Tuners
SemaTune tuners all use the same outer control loop: receive recent metrics and current parameters, propose the next parameter setting, and let the optimizer validate and apply the proposal.
Run every tuner through the same command:
.venv/bin/os-param-tuning run --config config/examples/sysbench_cpu_fixed.json
Supported Tuner Names
| Tuner | Extra install | Best first use |
|---|---|---|
fixed |
none | Baselines, host validation, and smoke tests. |
llm |
.[llm] |
Semantic tuning with Gemini or OpenRouter. |
bayesian |
.[bayesian] |
Model-based scalar-objective search. |
mlos |
.[mlos] |
MLOS-backed scalar-objective search. |
qlearning |
none | Small discretized action spaces. |
dqn |
.[dqn] |
Larger discretized action spaces with PyTorch. |
Install all optional tuner dependencies:
pip install -e ".[tuners]"
Choosing A Tuner
Use fixed first.
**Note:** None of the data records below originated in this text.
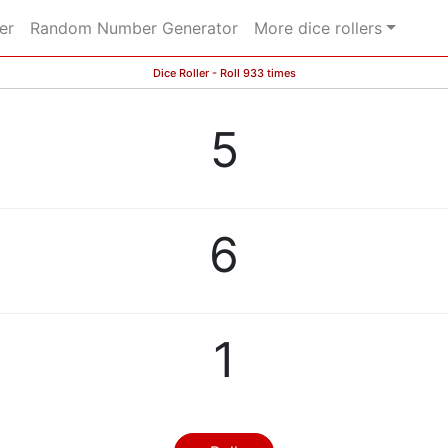
er
Random Number Generator
More dice rollers
Dice Roller - Roll 933 times
5
6
1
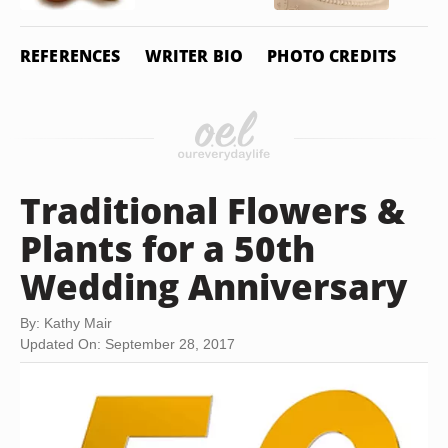
REFERENCES
WRITER BIO
PHOTO CREDITS
Traditional Flowers &
Plants for a 50th
Wedding Anniversary
By: Kathy Mair
Updated On: September 28, 2017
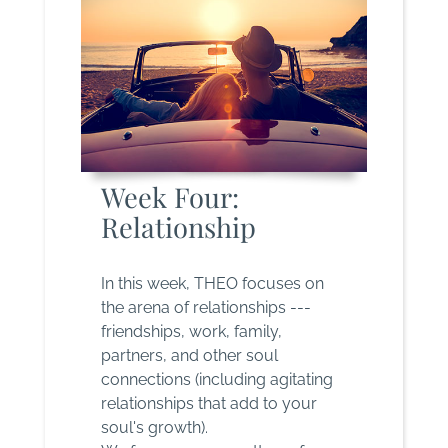
Week Four:
Relationship
In this week, THEO focuses on
the arena of relationships ---
friendships, work, family,
partners, and other soul
connections (including agitating
relationships that add to your
soul's growth).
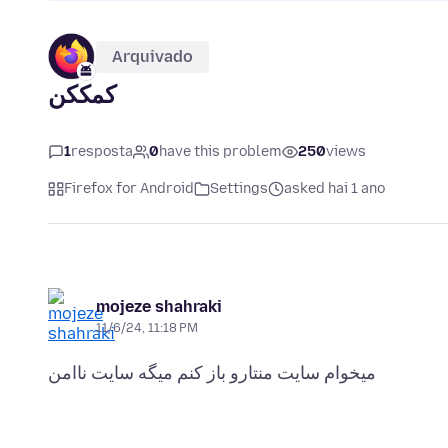
Arquivado
کمککن
1
resposta
0
have this problem
250
views
Firefox for Android
Settings
asked hai 1 ano
mojeze shahraki
11/6/24, 11:18 PM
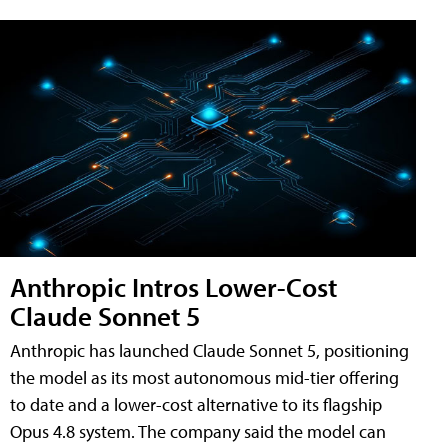
Anthropic Intros Lower-Cost
Claude Sonnet 5
Anthropic has launched Claude Sonnet 5, positioning
the model as its most autonomous mid-tier offering
to date and a lower-cost alternative to its flagship
Opus 4.8 system. The company said the model can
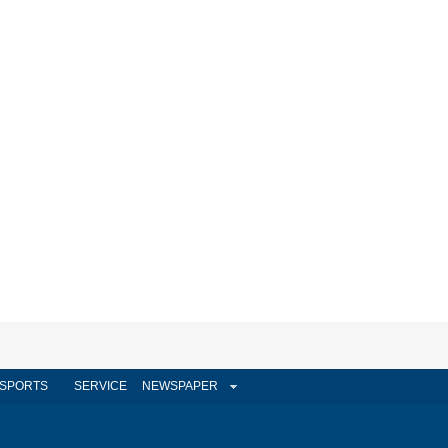
SPORTS
SERVICE
NEWSPAPER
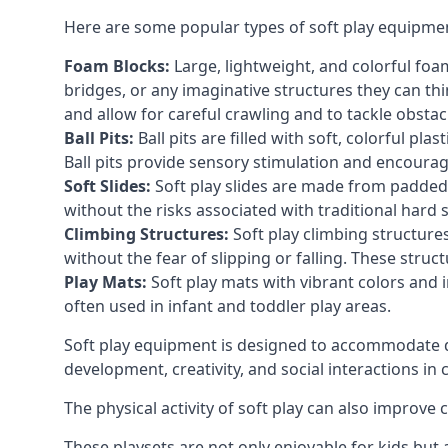
Here are some popular types of soft play equipme
Foam Blocks:
Large, lightweight, and colorful foam 
bridges, or any imaginative structures they can thi
and allow for careful crawling and to tackle obsta
Ball Pits:
Ball pits are filled with soft, colorful pl
Ball pits provide sensory stimulation and encourag
Soft Slides:
Soft play slides are made from padded 
without the risks associated with traditional hard 
Climbing Structures:
Soft play climbing structure
without the fear of slipping or falling. These str
Play Mats:
Soft play mats with vibrant colors and in
often used in infant and toddler play areas.
Soft play equipment is designed to accommodate di
development, creativity, and social interactions in
The physical activity of soft play can also improve
These playsets are not only enjoyable for kids but 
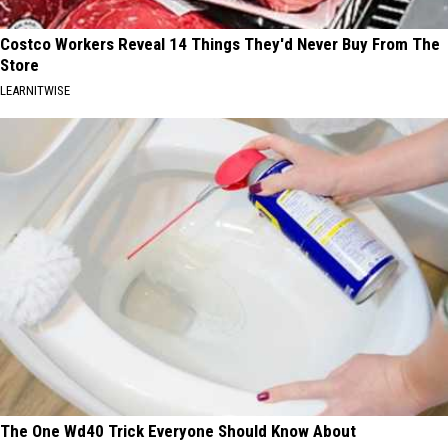
Costco Workers Reveal 14 Things They'd Never Buy From The
Store
LEARNITWISE
The One Wd40 Trick Everyone Should Know About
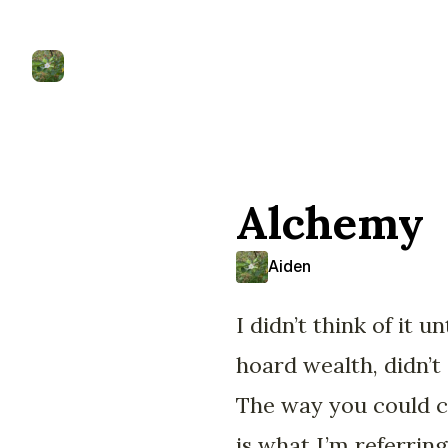
Alchemy
Aiden
I didn’t think of it 
hoard wealth, didn’t
The way you could c
is what I’m referrin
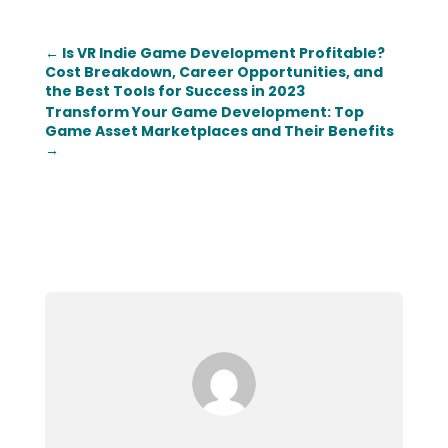
←
Is VR Indie Game Development Profitable?
Cost Breakdown, Career Opportunities, and
the Best Tools for Success in 2023
Transform Your Game Development: Top
Game Asset Marketplaces and Their Benefits
→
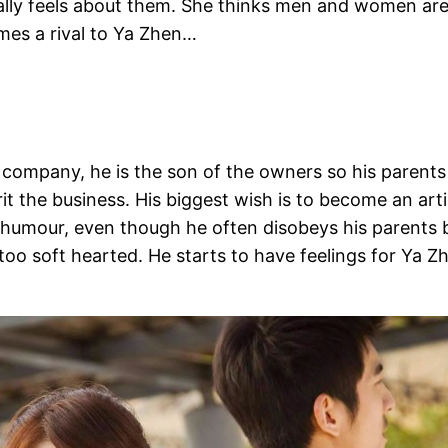
lly feels about them. She thinks men and women are 
mes a rival to Ya Zhen…
 company, he is the son of the owners so his paren
it the business. His biggest wish is to become an art
f humour, even though he often disobeys his parents 
too soft hearted. He starts to have feelings for Ya Zh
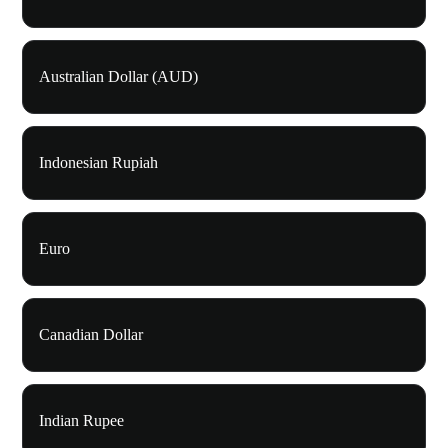
Australian Dollar (AUD)
Indonesian Rupiah
Euro
Canadian Dollar
Indian Rupee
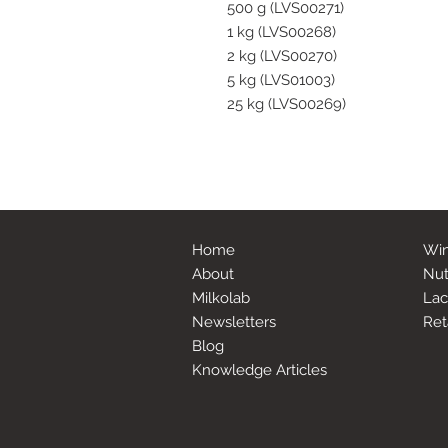
500 g (LVS00271)
1 kg (LVS00268)
2 kg (LVS00270)
5 kg (LVS01003)
25 kg (LVS00269)
Home
Win
About
Nut
Milkolab
Lac
Newsletters
Ret
Blog
Knowledge Articles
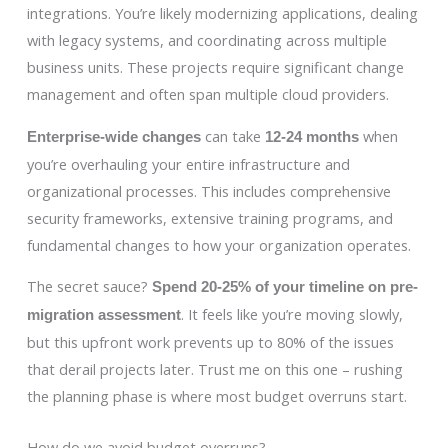
integrations. You’re likely modernizing applications, dealing
with legacy systems, and coordinating across multiple
business units. These projects require significant change
management and often span multiple cloud providers.
can take
when
Enterprise-wide changes
12-24 months
you’re overhauling your entire infrastructure and
organizational processes. This includes comprehensive
security frameworks, extensive training programs, and
fundamental changes to how your organization operates.
The secret sauce?
Spend 20-25% of your timeline on pre-
. It feels like you’re moving slowly,
migration assessment
but this upfront work prevents up to 80% of the issues
that derail projects later. Trust me on this one – rushing
the planning phase is where most budget overruns start.
How do we avoid budget overruns?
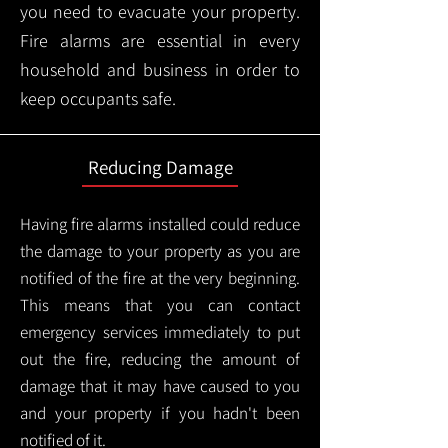
you need to evacuate your property.
Fire alarms are essential in every
household and business in order to
keep occupants safe.
Reducing Damage
Having fire alarms installed could reduce
the damage to your property as you are
notified of the fire at the very beginning.
This means that you can contact
emergency services immediately to put
out the fire, reducing the amount of
damage that it may have caused to you
and your property if you hadn't been
notified of it.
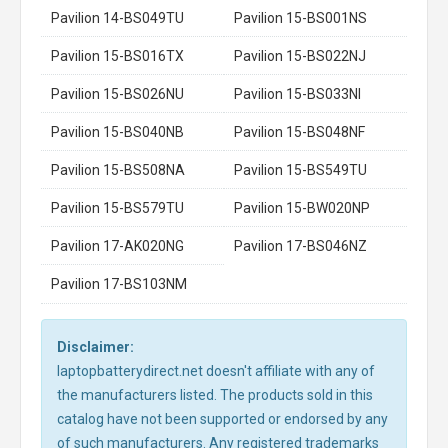
Pavilion 14-BS049TU
Pavilion 15-BS001NS
Pavilion 15-BS016TX
Pavilion 15-BS022NJ
Pavilion 15-BS026NU
Pavilion 15-BS033NI
Pavilion 15-BS040NB
Pavilion 15-BS048NF
Pavilion 15-BS508NA
Pavilion 15-BS549TU
Pavilion 15-BS579TU
Pavilion 15-BW020NP
Pavilion 17-AK020NG
Pavilion 17-BS046NZ
Pavilion 17-BS103NM
Disclaimer:
laptopbatterydirect.net doesn't affiliate with any of
the manufacturers listed. The products sold in this
catalog have not been supported or endorsed by any
of such manufacturers. Any registered trademarks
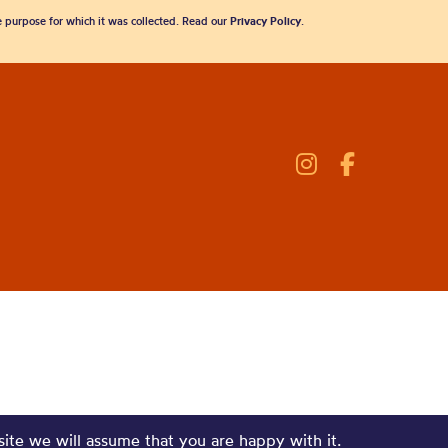
he purpose for which it was collected. Read our
Privacy Policy
.
site we will assume that you are happy with it.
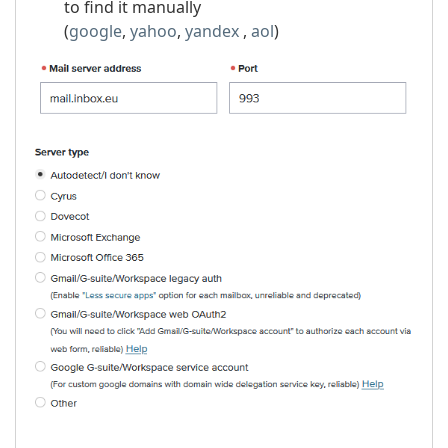
to find it manually
(
google
,
yahoo
,
yandex
,
aol
)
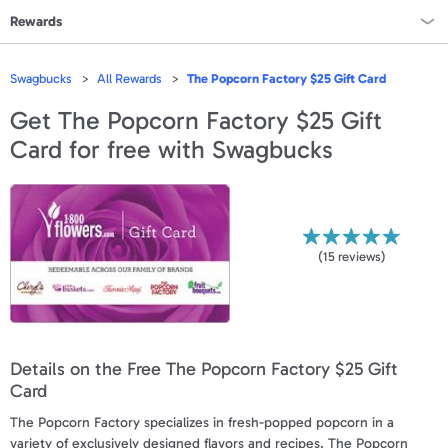
Rewards
Rewards Home
Swagbucks
All Rewards
The Popcorn Factory $25 Gift Card
All Rewards
Get
The Popcorn Factory $25 Gift
Card
for free with Swagbucks
On Sale
All Gift Cards
VALUES
(
15
reviews)
Gift Cards - $15
Gift Cards - $25
Details on the Free The Popcorn Factory $25 Gift
Gift Cards - $50
Card
Gift Cards - $100 & Up
The Popcorn Factory specializes in fresh-popped popcorn in a
variety of exclusively designed flavors and recipes. The Popcorn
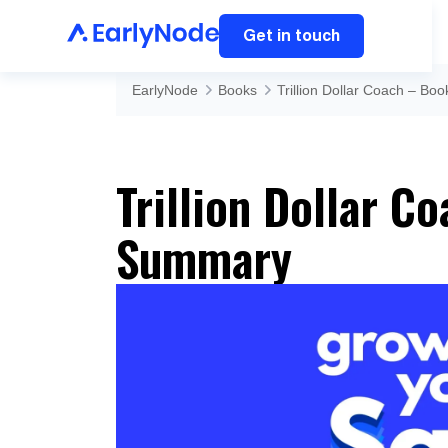
Get in touch
EarlyNode
Books
Trillion Dollar Coach – B
Trillion Dollar C
Summary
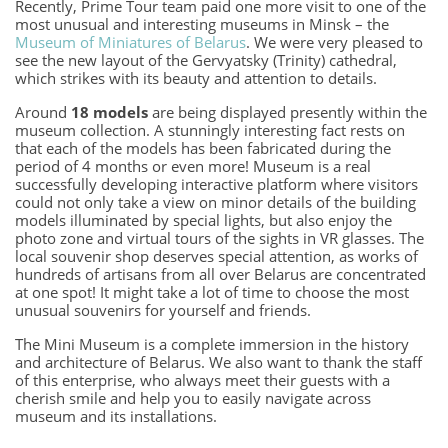
Recently, Prime Tour team paid one more visit to one of the
most unusual and interesting museums in Minsk – the
Museum of Miniatures of Belarus
. We were very pleased to
see the new layout of the Gervyatsky (Trinity) cathedral,
which strikes with its beauty and attention to details.
Around
18 models
are being displayed presently within the
museum collection. A stunningly interesting fact rests on
that each of the models has been fabricated during the
period of 4 months or even more! Museum is a real
successfully developing interactive platform where visitors
could not only take a view on minor details of the building
models illuminated by special lights, but also enjoy the
photo zone and virtual tours of the sights in VR glasses. The
local souvenir shop deserves special attention, as works of
hundreds of artisans from all over Belarus are concentrated
at one spot! It might take a lot of time to choose the most
unusual souvenirs for yourself and friends.
The Mini Museum is a complete immersion in the history
and architecture of Belarus. We also want to thank the staff
of this enterprise, who always meet their guests with a
cherish smile and help you to easily navigate across
museum and its installations.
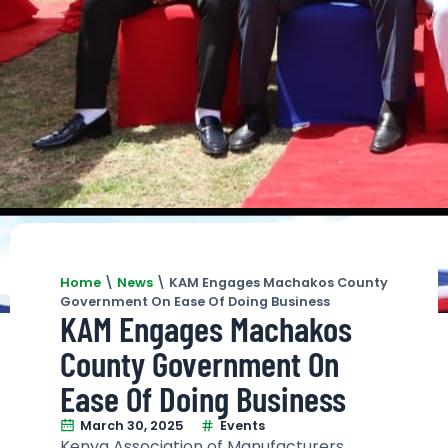
Home
\
News
\
KAM Engages Machakos County
Government On Ease Of Doing Business
KAM Engages Machakos
County Government On
Ease Of Doing Business
March 30, 2025
Events
Kenya Association of Manufacturers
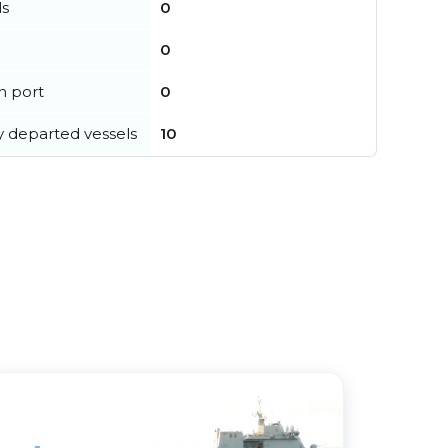
ls
0
0
in port
0
y departed vessels
10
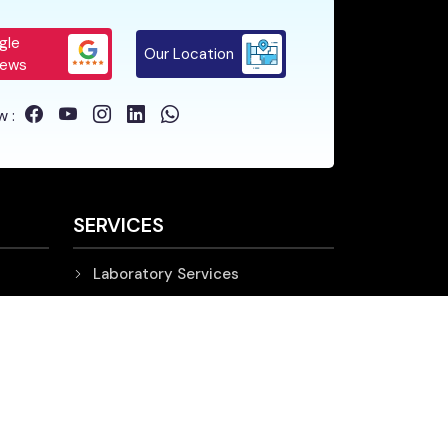
gle
Our Location
iews
w :
SERVICES
Laboratory Services
Diagnostic Services
Support Services
IMPORTANT LINKS
Nursing Home in Siliguri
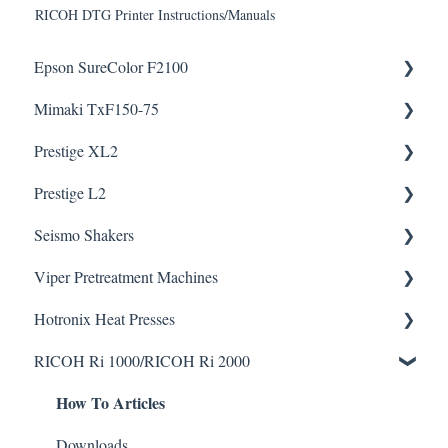
RICOH DTG Printer Instructions/Manuals
Epson SureColor F2100
Mimaki TxF150-75
Knowledge Articles
How To Articles
Prestige XL2
Downloads
Prestige L2
Downloads
Helpful Videos
Helpful Videos
Seismo Shakers
Helpful Videos
Helpful Videos
Viper Pretreatment Machines
Seismo A24 Videos
Hotronix Heat Presses
Seismo L16 Videos
Downloads
RICOH Ri 1000/RICOH Ri 2000
Helpful Videos
Downloads
How To Articles
Helpful Videos
Downloads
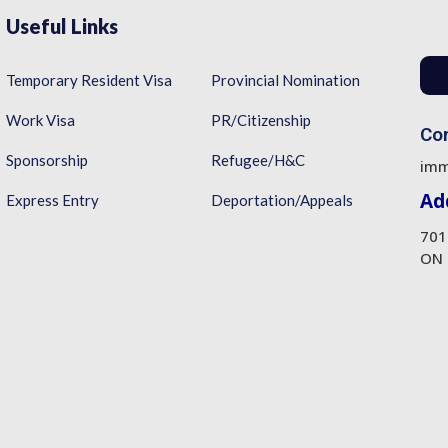
Useful Links
Temporary Resident Visa
Provincial Nomination
Work Visa
PR/Citizenship
Con
Sponsorship
Refugee/H&C
imm
Ad
Express Entry
Deportation/Appeals
701
ON 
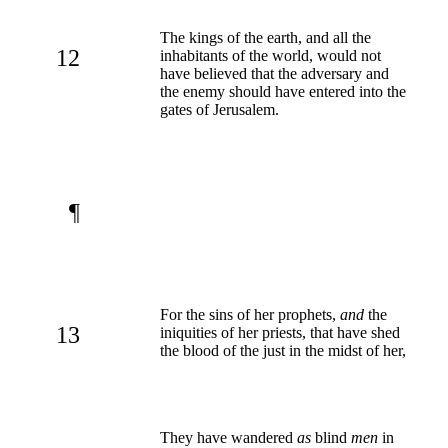
The kings of the earth, and all the
12
inhabitants of the world, would not
have believed that the adversary and
the enemy should have entered into the
gates of Jerusalem.
¶
For the sins of her prophets,
and
the
13
iniquities of her priests, that have shed
the blood of the just in the midst of her,
They have wandered
as
blind
men
in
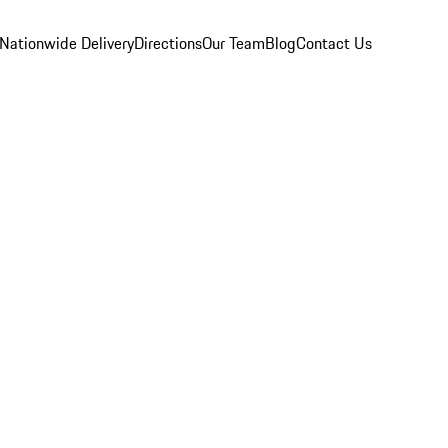
Nationwide Delivery
Directions
Our Team
Blog
Contact Us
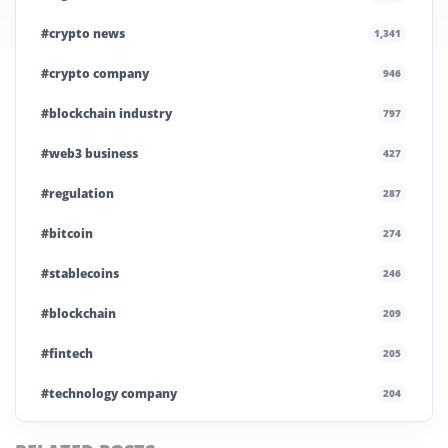
#crypto news
1,341
#crypto company
946
#blockchain industry
797
#web3 business
427
#regulation
287
#bitcoin
274
#stablecoins
246
#blockchain
209
#fintech
205
#technology company
204
#blockchain infrastructure
200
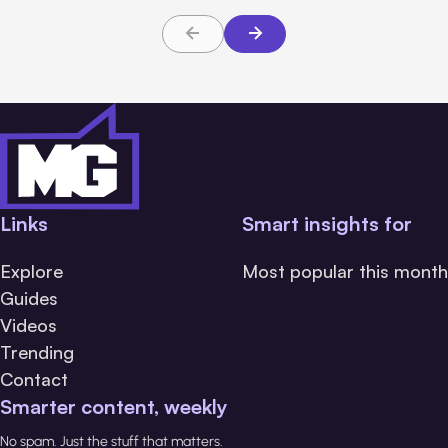
Links
Smart insights for
Explore
Most popular this month
Guides
Videos
Trending
Contact
Smarter content, weekly
No spam. Just the stuff that matters.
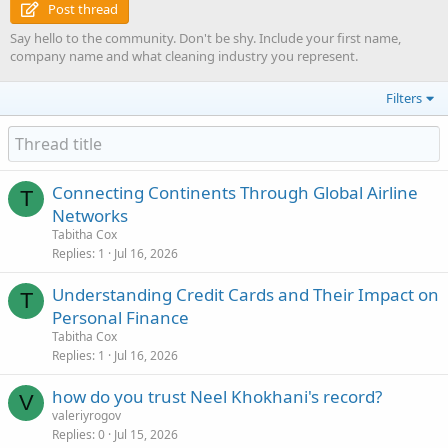
Post thread
Say hello to the community. Don't be shy. Include your first name,
company name and what cleaning industry you represent.
Filters
Connecting Continents Through Global Airline
T
Networks
Tabitha Cox
Replies
1
Jul 16, 2026
Understanding Credit Cards and Their Impact on
T
Personal Finance
Tabitha Cox
Replies
1
Jul 16, 2026
how do you trust Neel Khokhani's record?
V
valeriyrogov
Replies
0
Jul 15, 2026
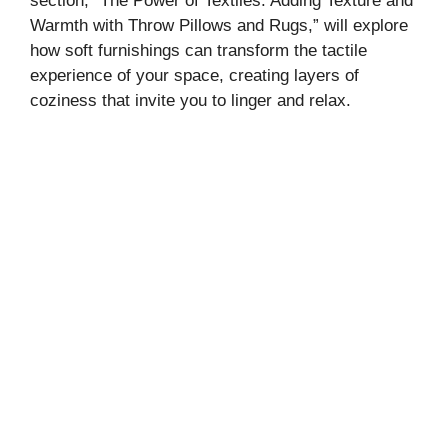
section, “The Power of Textiles: Adding Texture and
Warmth with Throw Pillows and Rugs,” will explore
how soft furnishings can transform the tactile
experience of your space, creating layers of
coziness that invite you to linger and relax.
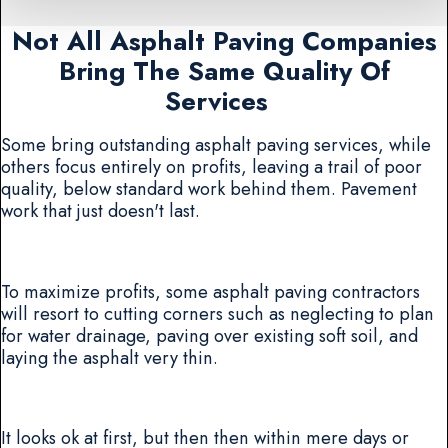
Not All Asphalt Paving Companies
Bring The Same Quality Of
Services
Some bring outstanding asphalt paving services, while
others focus entirely on profits, leaving a trail of poor
quality, below standard work behind them. Pavement
work that just doesn't last.
To maximize profits, some asphalt paving contractors
will resort to cutting corners such as neglecting to plan
for water drainage, paving over existing soft soil, and
laying the asphalt very thin.
It looks ok at first, but then then within mere days or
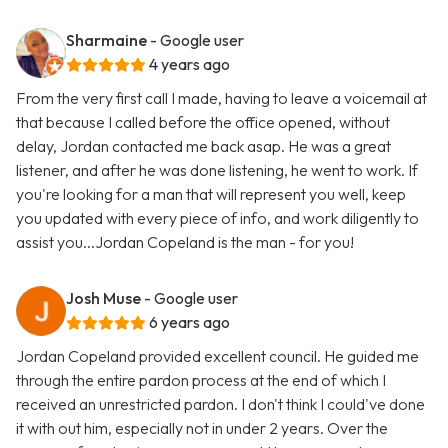
Sharmaine
- Google user
4 years ago
From the very first call I made, having to leave a voicemail at
that because I called before the office opened, without
delay, Jordan contacted me back asap. He was a great
listener, and after he was done listening, he went to work. If
you're looking for a man that will represent you well, keep
you updated with every piece of info, and work diligently to
assist you...Jordan Copeland is the man - for you!
Josh Muse
- Google user
6 years ago
Jordan Copeland provided excellent council. He guided me
through the entire pardon process at the end of which I
received an unrestricted pardon. I don't think I could've done
it with out him, especially not in under 2 years. Over the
It proves the target can run, metrics parse, and parameter
application does not immediately fail.
Use llm when parameter semantics and proxy metrics matter. The LLM tuner can
see parameter descriptions, recent history, direct metrics, and additional
system metrics.
Use Bayesian, MLOS, Q-learning, or DQN when you have one scalar reward that you trust. These tuners do not understand that a proxy metric is only evidence; they optimize the scalar you give them.
Optional Dependency Boundaries
Optional tuner dependencies are imported lazily. Base tests and base CLI help should work without SMAC, MLOS Core, or PyTorch installed. If an optional tuner fails to import, install the matching extra.